As a specific indicator of perceived biodiversity, participants were asked to estimate how many different bird species they believed they could hear at the moment (“none”, “1-3”, “4-6” and “7-10”).
Basic demographic information was collected, such as their age group and gender. Additionally, participants indicated their place of upbringing (rural, urban or suburban), length of stay and the reasons for visiting the research area, in order to provide contextual information for the analysis.

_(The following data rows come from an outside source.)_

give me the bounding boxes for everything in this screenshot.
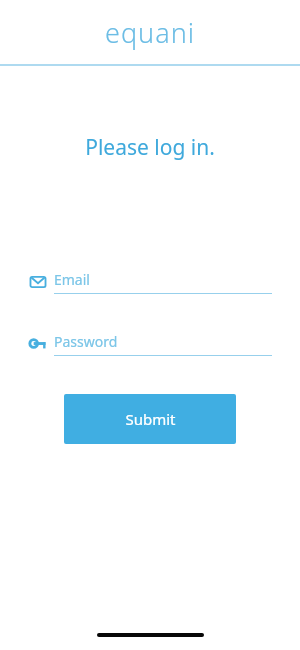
staticText: equani <box>105 14 195 51</box>
button[interactable]: Email <box>30 270 272 294</box>
other: Email <box>30 274 46 290</box>
staticText: Email <box>54 270 90 289</box>
staticText: Please log in. <box>85 133 215 162</box>
staticText: Submit <box>125 409 176 429</box>
button[interactable]: Submit <box>64 394 236 444</box>
button[interactable]: Password <box>30 332 272 356</box>
other: Password <box>30 336 46 352</box>
staticText: Password <box>54 332 118 351</box>
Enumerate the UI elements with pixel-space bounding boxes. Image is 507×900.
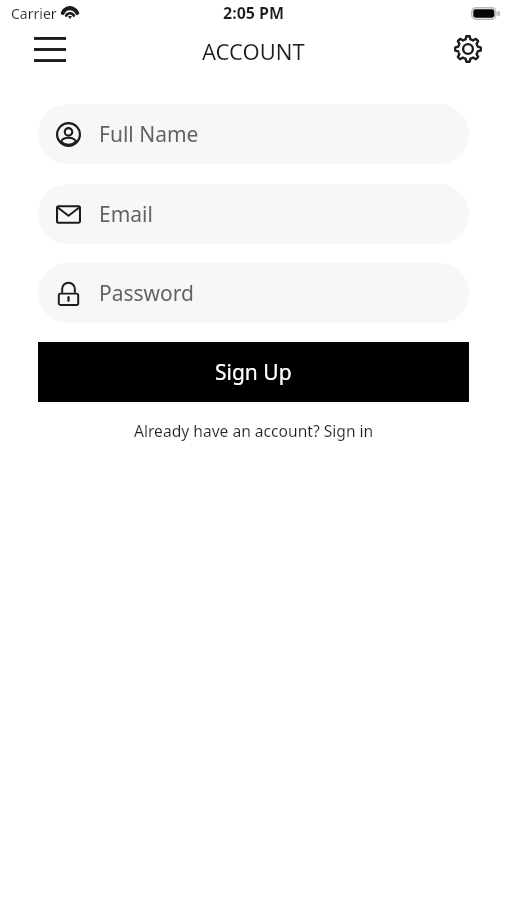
button[interactable]: Settings bbox=[449, 30, 487, 68]
staticText: Email bbox=[99, 200, 153, 229]
button[interactable]: Email bbox=[38, 184, 469, 244]
staticText: Password bbox=[99, 279, 194, 308]
button[interactable]: Full Name bbox=[38, 104, 469, 164]
staticText: Sign Up bbox=[215, 358, 292, 387]
staticText: 2:05 PM bbox=[223, 2, 285, 24]
button[interactable]: Password bbox=[38, 263, 469, 323]
button[interactable]: Menu bbox=[30, 29, 70, 69]
staticText: Carrier bbox=[11, 4, 57, 23]
staticText: ACCOUNT bbox=[202, 36, 305, 66]
button[interactable]: Already have an account? Sign in bbox=[134, 420, 374, 441]
button[interactable]: Sign Up bbox=[38, 342, 469, 402]
staticText: Full Name bbox=[99, 120, 199, 149]
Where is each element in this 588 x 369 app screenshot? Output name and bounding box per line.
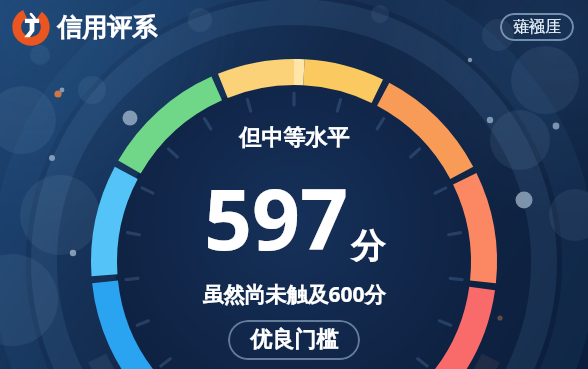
staticText: 薙襁厓 [513, 17, 561, 37]
staticText: 但中等水平 [239, 124, 349, 152]
staticText: 597 [204, 160, 349, 274]
staticText: 分 [351, 225, 385, 268]
button[interactable] [14, 10, 48, 44]
staticText: 信用评系 [57, 12, 157, 43]
button[interactable]: 薙襁厓 [500, 13, 574, 41]
staticText: 优良门槛 [250, 326, 338, 354]
button[interactable]: 优良门槛 [228, 320, 360, 360]
staticText: 虽然尚未触及600分 [202, 280, 386, 309]
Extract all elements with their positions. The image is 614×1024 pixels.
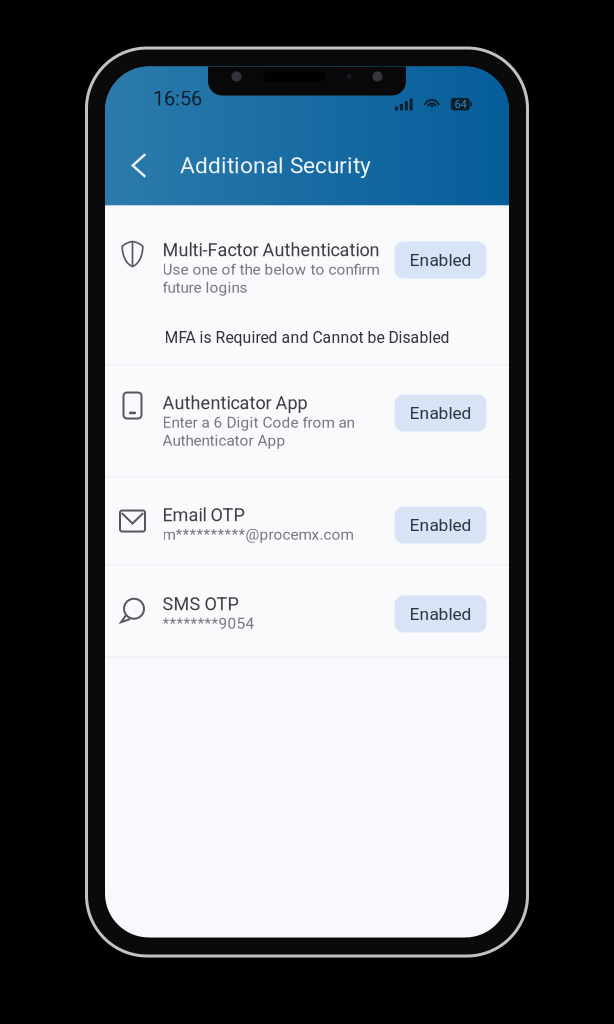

2.1.2. Sample Characteristics

A total of 202 valid questionnaires were received and evaluated during the survey. The participants were randomly selected in each of the four survey sites. The number of female and male respondents were 112 and 88, respectively, accounting for 55.4% and 43.6% of the total sample, whereas respondents that declared themselves as diverse (n=2) account for 1.0%.
As it is shown in the Table 1 on age and gender distribution, respondents aged between 26-35 years encompass the majority with 33.2%, while the participants older than 55 years represent the smallest sample with 12.4%. Interestingly, people aged between 12-25 and 46-55 years have the exact same survey participation rate, namely 15.3%. Middle-aged respondents (36-45 years old) account for 23.8% of the total sample. The majority of respondents (43.5%) were raised in rural environment, as illustrated by the descriptive statistics provided in Table 1.
Sample sizes across the four locations ranged from n = 40 (Location 4) to n = 57 (Location 1). Gender distribution varied notably: Location 1 showed a roughly even split (30 m / 27 f), while Locations 2 and 3 had a female majority (34 f / 19 m and 29 f / 23 m, respectively). At Location 4, 22 participants were female, 16 male, and 2 identified as diverse. All five age groups were represented at each location, with the 26–35 age group consistently the largest. Detailed cross-tabulations of location × demographics are given in Table 2.

2.1.3. Data Analysis

Data preparation was performed using Microsoft Excel. Descriptive and non-parametric analyses were conducted in SPSS 25, while all multivariate modelling (random forests, GAMMs, mediation, Bayesian estimation, latent profile analysis) was carried out in R 4.4.x (R Core Team, 2024).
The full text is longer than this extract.